Opel, General Motors’ wholly owned subsidiary in Germany, has started to offer new-car loans as a means to increase auto sales — and turn a profit.
Opel Financial Services began operating in April with financing deals such as 0% interest with no down payment, Chief Financial Officer Michael Lohscheller said at a press conference today at the automaker’s headquarters in Frankfurt. The financing arm kicked off in eight countries, and is “an integral part of our plan to gain marketshare and return to profitability,” Lohscheller said.
The new venture is part of GM’s return to lending after it began unloading financing arm General Motors Acceptance Corp., now known as Ally Financial, in 2006. Opel’s lending arm will be a division of GM Financial, which bought a portion of Ally’s business in Europe, Latin America, and China last month. Roughly 40% of Opel’s new-car sales are financed, compared with the European auto market average of 50%.
Since 1999, GM’s European deficit surpasses $18 billion. Its business in the region, which also includes Opel’s U.K.-based sister brand Vauxhall, tapered its first quarter loss to $175 million from $294 million last year.
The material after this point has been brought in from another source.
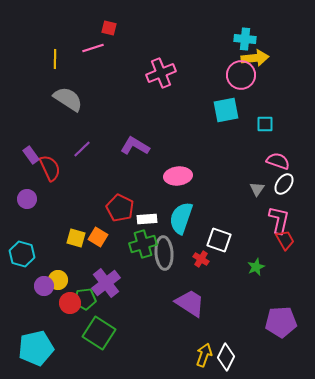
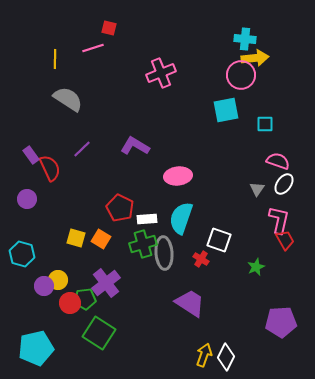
orange square at (98, 237): moved 3 px right, 2 px down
Through 2016, GM intends to invest $4 billion for the development of 23 new vehicles and 13 new engines to help the European arm break even by 2015.
GM, the world’s second-biggest automaker, aims to uphold marketshare this year during a sixth successive shrinkage in industrywide European car sales. 1Q13 registrations at Opel and Vauxhall, whose lending arm will operate as Vauxhall Finance in the U.K., fell a combined 7.9%, less than the 9.7% decline of the market, according to the ACEA trade group.
Opel was founded in 1862, and has been a wholly owned subsidiary of Detroit-based GM since 1931.